Graduate students take a selfie in front of McGraw Tower
Mentors and mentees participate in a scavenger hunt around campus. Photo provided.

In graduate school, peer mentoring is a two-way street that benefits everyone.

Advanced students can share what they’ve learned through experience by mentoring early-career students. As mentees, early-career students can avoid common pitfalls and get ahead with the benefit of a more senior student who has been there, done that.

At the Graduate School, with the support of the Office of Inclusion and Student Engagement, the Multicultural Academic Council (MAC) Peer Mentoring Program facilitates these connections by pairing first-year doctoral student mentees with advanced doctoral student and postdoc mentors.

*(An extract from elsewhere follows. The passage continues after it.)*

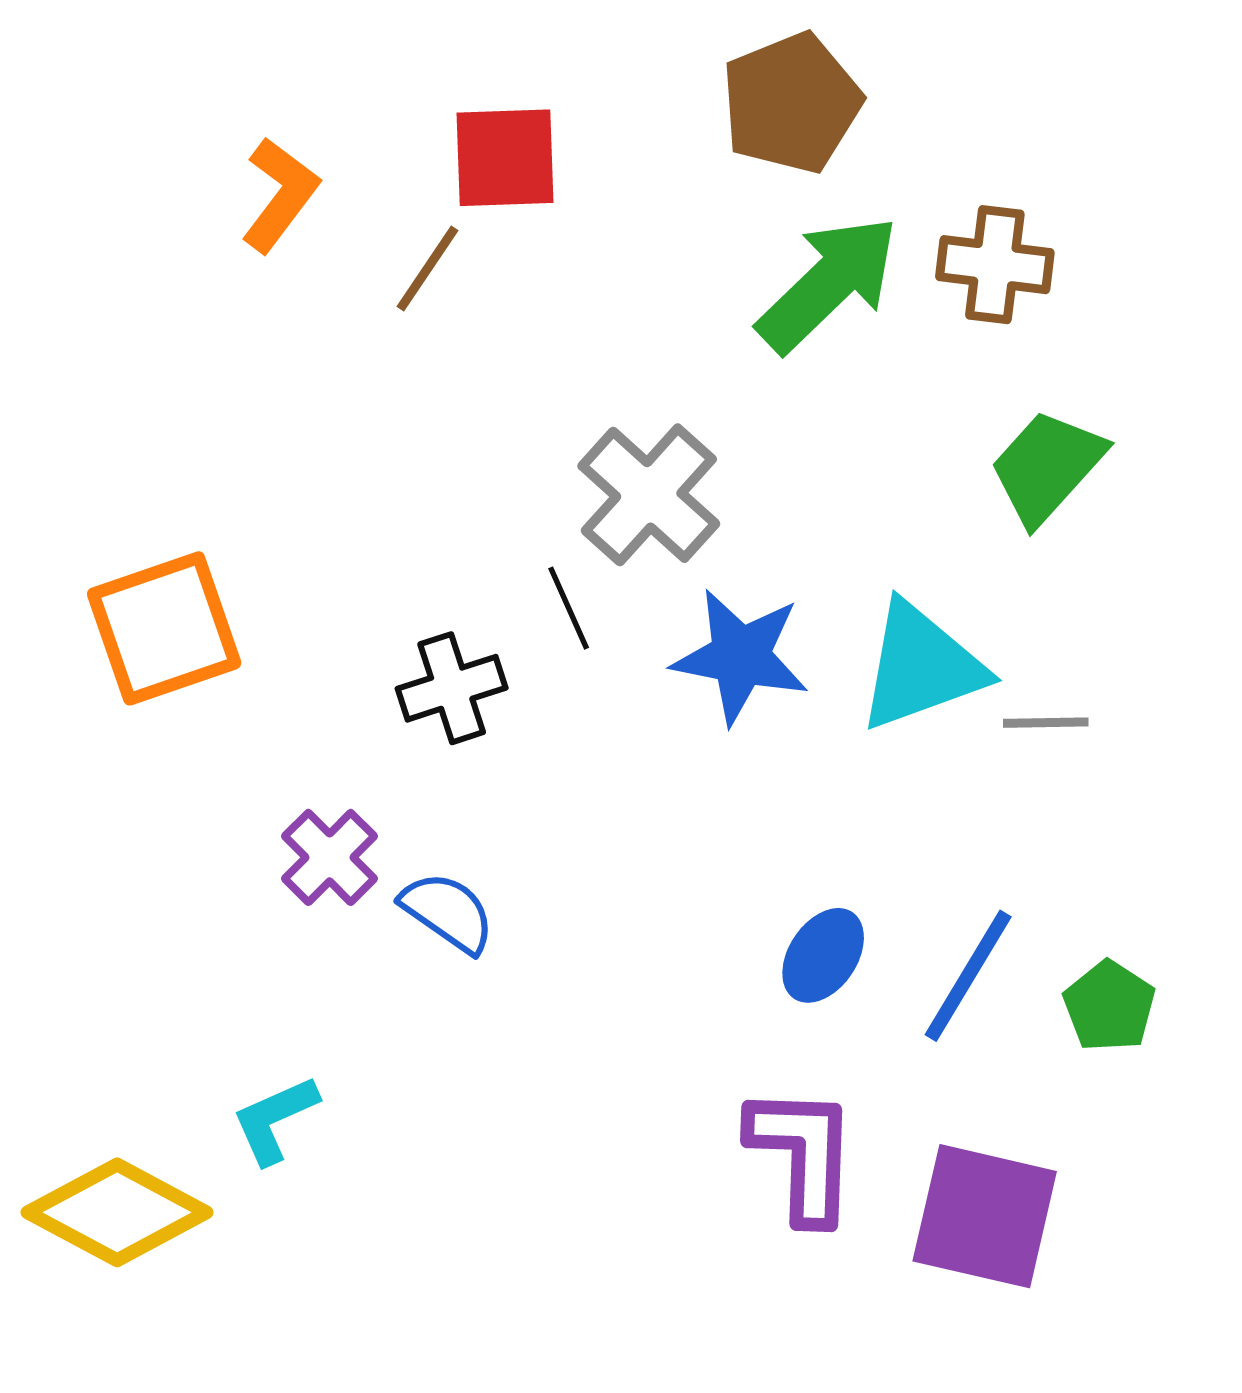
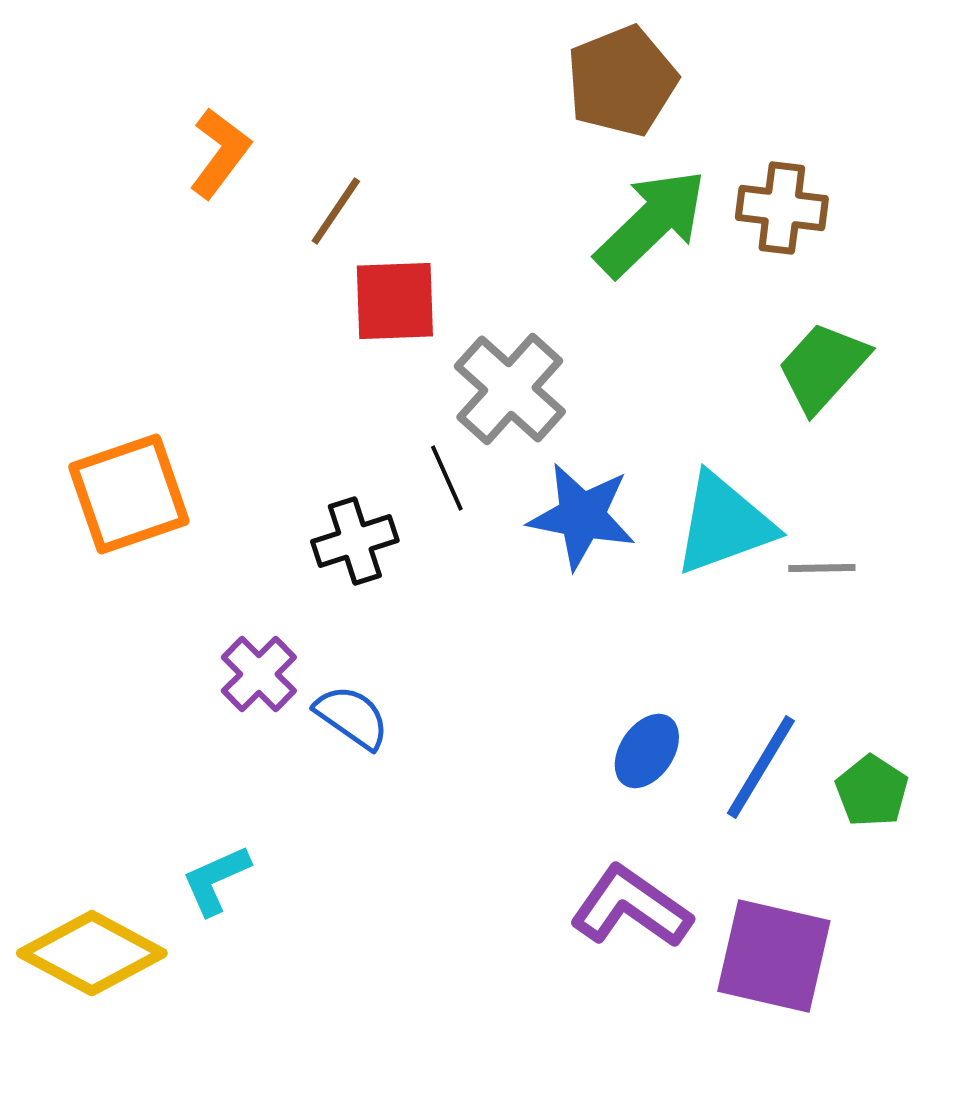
red square: (505, 158) -> (395, 301), moved
purple L-shape: (803, 1154) -> (631, 907), turned -57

“Peer mentoring programs are important for all graduate students, regardless of whether they’ve been here for five days or five years,” said Rikki Laser, a doctoral student in psychology and MAC co-chair.

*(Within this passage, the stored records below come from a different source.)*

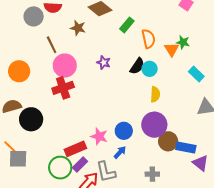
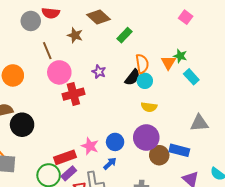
orange semicircle: (148, 39) -> (142, 64), moved
cyan rectangle: (196, 74) -> (191, 77), moved
red cross: (63, 88) -> (73, 94), moved
yellow semicircle: (155, 94) -> (149, 107), turned 91
blue rectangle: (186, 148) -> (179, 150), moved

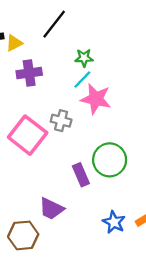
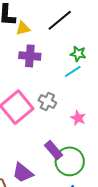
pink star: (96, 99) -> (78, 118), moved, size x0.6
green circle: (110, 160) -> (70, 161), moved
purple rectangle: (81, 175) -> (54, 150), turned -30

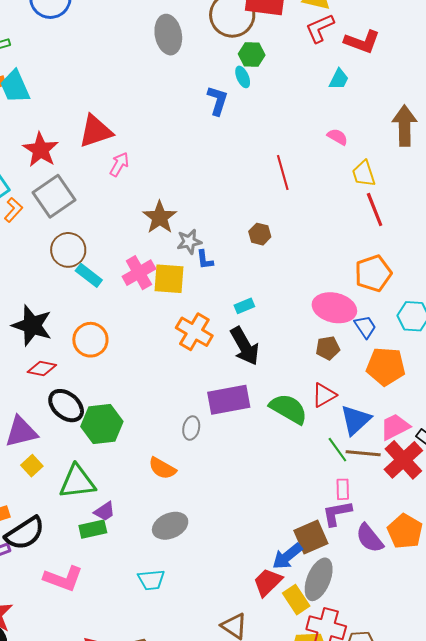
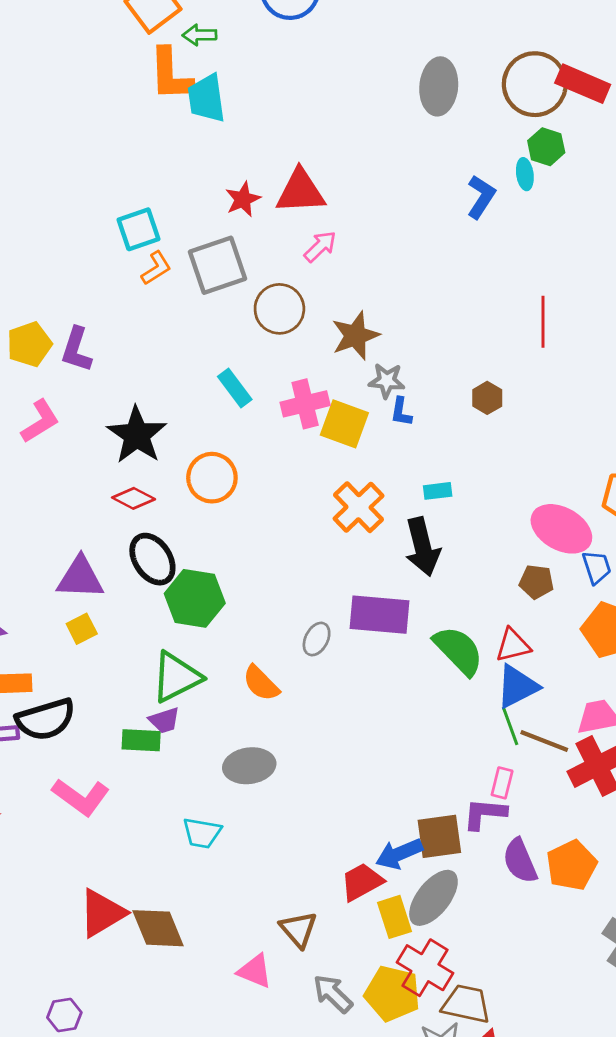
red star: (41, 150) -> (243, 199), moved, size x0.7
brown circle: (68, 250) -> (279, 309), moved
blue triangle: (356, 420) -> (517, 686), moved
green triangle: (77, 482) -> (176, 677), moved, turned -36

For students like Laser and human development doctoral student Hetvi Doshi, who began their programs during the height of the COVID-19 pandemic, the MAC Peer Mentoring Program was essential to finding a place at Cornell. Peer mentors shared information about available resources and the culture of their fields while also providing support and connection.

“The peer mentoring program is like having an older sibling who has walked, fallen, and succeeded in a similar path you will be following,” said Gustavo Alvarez, a mechanical engineering doctoral student and MAC co-chair. Peer mentoring also provides a space where students can express themselves more openly and informally than they might around a faculty advisor, he said.

Students in the MAC Peer Mentoring Program participate in both small and large group activities, including a monthly discussion series focused on common issues faced by early-career graduate students. In addition, each year, the program hosts the MAC Public Keynote, during which a nationally recognized scholar-practitioner on improving mentoring practices and academic culture speaks with the Cornell community

This year’s keynote, “Benefiting Society by Diversifying Who Succeeds in STEM and the Academy,” was delivered by Corey Welch, director of the STEM Scholars Program at Iowa State University. During the talk, Welch discussed how representation could be improved through all levels of academia and the program he created at Iowa State to encourage these changes.

“We have a system where we’re not quite reaching all the people we need to reach,” he said.

With the STEM Scholars Program, Welch is filling a gap by centering the needs of students from backgrounds historically excluded from and underrepresented in academia and supporting their academic journeys through peer tutoring, one-on-one meetings, and providing additional resources needed to thrive. It is important to Welch, who is Northern Cheyenne, that participants engage as their whole selves.

The attention to individuals’ needs and lived experiences is part of what makes the STEM Scholars Program successful. This same kind of attention to the individual is one of the elements MAC Mentoring Program participants appreciate most about the program at Cornell.

“As a first-gen student, I’m always looking for ways to demystify the grad school process, and MAC offered a network of senior graduate students who could share helpful knowledge, tips, and tricks to ease my adjustment to my new academic environment,” said Rhasaan Bovell, a doctoral student in biomedical and biological sciences.

He added, “MAC brought together members of the Grad School’s diffuse Black and brown populations, which is absolutely essential for building community and creating an atmosphere that supports both my professional and personal development.”

The program, now in its fourth year, runs on an academic year schedule and primarily aims to support doctoral students from backgrounds historically excluded from and underrepresented in academia.

“Participating in the MAC Peer Mentoring Program makes you realize that life isn’t straightforward, and there is a community of strong individuals you can turn to for support,” said Doshi. “MAC creates a social foundation for future successes.”

The MAC Peer Mentoring Program is a collaboration between MAC and the Graduate School Office of Inclusion and Student Engagement.